DIRECTOR OF CURRENCY RESEARCH, GFT
LAST weekend’s unprecedented move by the EU and IMF to create a rescue package worth nearly $1 trillion to guarantee sovereign debt within the Eurozone was a gargantuan policy effort to stabilise the euro. The deal created an array of measures, including $560bn in new loans, $76bn under an existing facility as well as additional credit from the IMF of up to $321bn. To further buttress the moves of the fiscal authorities, officials from the Fed, the European Central Bank, the Bank of England, the Bank of Canada and the Swiss National Bank all agreed to reopen currency swap lines in order to ease liquidity in the money markets and the interbank markets.
The concerted effort by the EU finance ministers and G7 monetary authorities was a clear sign to the markets that they stood ready to rebuff any speculative runs at the credit instruments of southern European economies that have threatened the financial stability of the Eurozone and the prospects of the euro itself.

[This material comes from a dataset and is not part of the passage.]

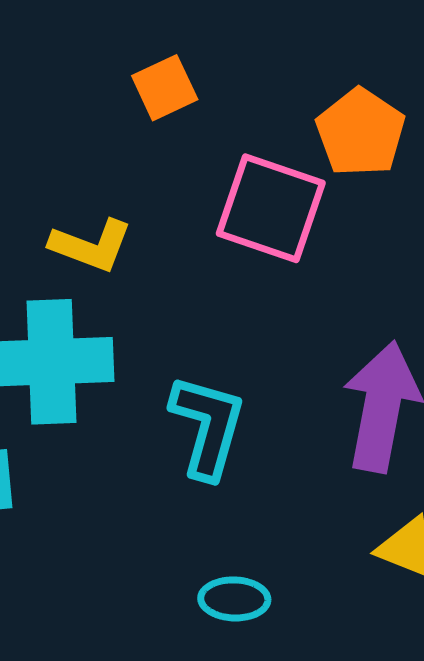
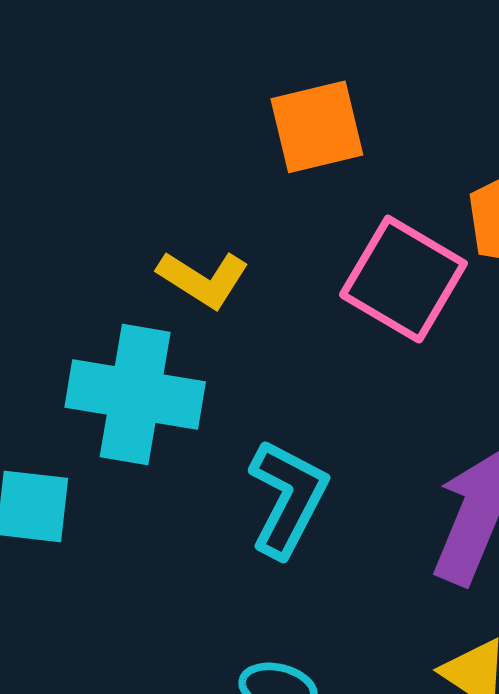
orange square: (165, 88) -> (317, 127), size x1.4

For the time being, the plan appears to have worked. Credit default swap spreads have narrowed considerably and the weekend action put aside all speculation about possible fragmentation of EU. The euro soared in the aftermath of the news as late shorts scrambled for cover. The short euro trade has become incredibly crowded and Monday’s price action likely squeezed the latecomers out of their trades.

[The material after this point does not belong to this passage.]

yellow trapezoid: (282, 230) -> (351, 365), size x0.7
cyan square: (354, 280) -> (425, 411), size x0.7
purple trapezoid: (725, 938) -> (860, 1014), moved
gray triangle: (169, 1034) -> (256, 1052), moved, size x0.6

However, long-term questions about the viability of the deal remain unanswered. The EU arrangement calls for the creation of a special purpose vehicle with a duration of three years that will be dependent on “national constitutional arrangements” in order to be put into effect. Several key Eurozone members are facing massive rollover risks over the next two years with Italy having €600bn of debt that is due while Spain will have to refinance €220bn and Portugal will need to raise more than €40bn over the same time frame. As of now, it is not at all clear if such a structure will be robust enough to withstand the possible financial stress that may still come.